Home Nature 24K-Year-Old Creature Found Frozen In Permafrost Can Still Reproduce

24K-Year-Old Creature Found Frozen In Permafrost Can Still Reproduce

24,000-Year-Old Creature Found Frozen In Permafrost Can Still Reproduce
(Credit: Michael Plewka/AFP/Getty Images)

Multicellular invertebrates called Bdelloid rotifers are a class of rotifers entirely made up of females. These microscopic worm-like creatures are labeled an “evolutionary scandal” by biologists for having thrived for millions of years without having sex. Recently, researchers have discovered Bdelloid rotifers can persist for at least 24,000 years in Siberian permafrost and then reproduce.

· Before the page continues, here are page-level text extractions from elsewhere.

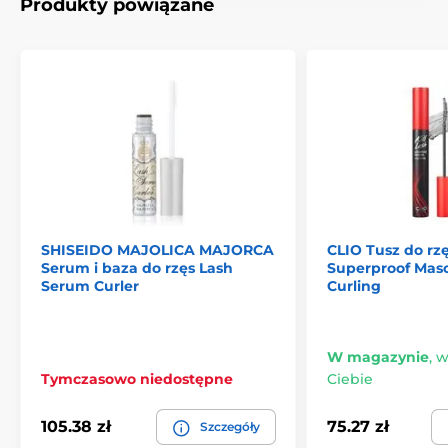
Produkty powiązane
SHISEIDO MAJOLICA MAJORCA
CLIO Tusz do rzę
Serum i baza do rzęs Lash
Superproof Masc
Serum Curler
Curling
W magazynie
,
w
Tymczasowo niedostępne
Ciebie
105.38 zł
75.27 zł
Szczegóły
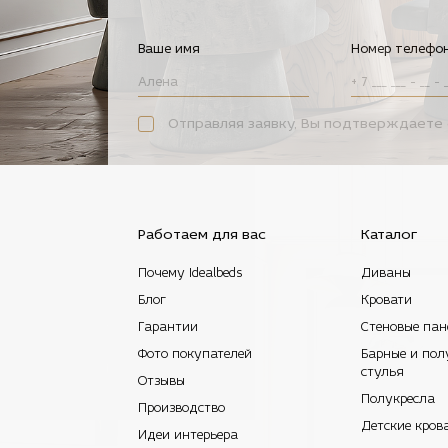
Ваше имя
Номер телефо
Отправляя заявку, Вы подтверждаете 
Работаем для вас
Каталог
Почему Idealbeds
Диваны
Блог
Кровати
Гарантии
Стеновые пан
Фото покупателей
Барные и пол
стулья
Отзывы
Полукресла
Производство
Детские кров
Идеи интерьера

Rotifers are well-known for their extreme resistance to radiation and ability to endure unwelcoming environments, such as low oxygen, drying, and starvation. They’ve existed for at least 35 million years and can be found today in freshwater ponds, lakes, streams, and moist terrestrial habitats such as soil, lichen, tree bark, and moss.

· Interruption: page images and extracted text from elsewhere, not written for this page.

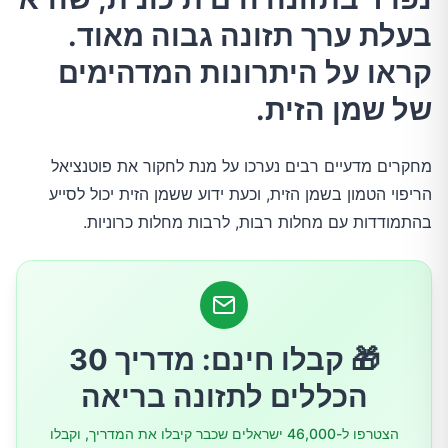
בעלת ערך תזונה גבוה מאוד.
12 היתרונות המובילים בשמן זית
קראו על היתרונות המדהימים
של שמן הזית.
1.תורם לירידה במשקל ומונע השמנת יתר
מחקרים מדעיים רבים נערכו על מנת לחקור את פוטנציאל
2.מפוצץ בשומנים חד-רוויים בריאים
הריפוי הטמון בשמן הזית, וכעת ידוע ששמן הזית יכול לסייע
בהתמודדות עם מחלות רבות, לרבות מחלות כרוניות.
3.עשיר בנוגדי חמצון עוצמתיים
4.ריפוי דלקות
5.שיפור בריאות הלב
🎁 קבלו חינם: מדריך 30
הכללים לתזונה בריאה
6.שיפור בריאות המוח
הצטרפו ל-46,000 ישראלים שכבר קיבלו את המדריך, וקבלו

These tough little creatures– which have a complete digestive tract that comprises a mouth and an anus – can survive hostile environments by halting all activity and almost wholly arresting their metabolism. This behavior is called cryptobiosis, or “hidden life.” Tardigrades can also suspend their metabolism and fall into cryptobiosis for nearly a decade, allowing them to survive extreme conditions.

Soil Cryology Laboratory researcher Stas Malavin at the Institute of Physicochemical and Biological Problems in Soil Science in Pushchino, Russia, describes cryptobiosis:

It’s a state, kind of, between life and death.

After samples salvaged from remote Arctic locations via a drilling rig were recovered, Malavin and his colleagues used radiocarbon dating to determine that the rotifers were about 24,000 years old. Earlier evidence had revealed the creatures could survive for up to ten years when frozen.

The researchers note that the rotifers found in the permafrost would have been under giant woolly creatures’ feet, like the woolly rhino, which is now extinct. Impressively, once the team thawed the samples in the lab, the rotifers were able to reproduce. The findings are published in Current Biology.

However, scientists are yet to understand the biological mechanisms that allow these tiny organisms to survive on ice for such a prolonged period. “The outcome of this paper is more questions than answers,” commented Malavin.

24,000-Year-Old Creature Found Frozen In Permafrost Can Still Reproduce
Bdelloid rotifers are solely female and reproduce by cloning themselves. (Credit: Michael Plewka/AFP/Getty Images)

Studying these creatures could help researchers find ways to improve the cryopreservation of cells, tissues, and organs. “Humans cannot preserve organs and tissues for such a considerable time. These rotifers, together with other organisms found in the permafrost, represent a result of a big natural experiment that we can’t replicate, so they are good models to study further,” Malavin suggested.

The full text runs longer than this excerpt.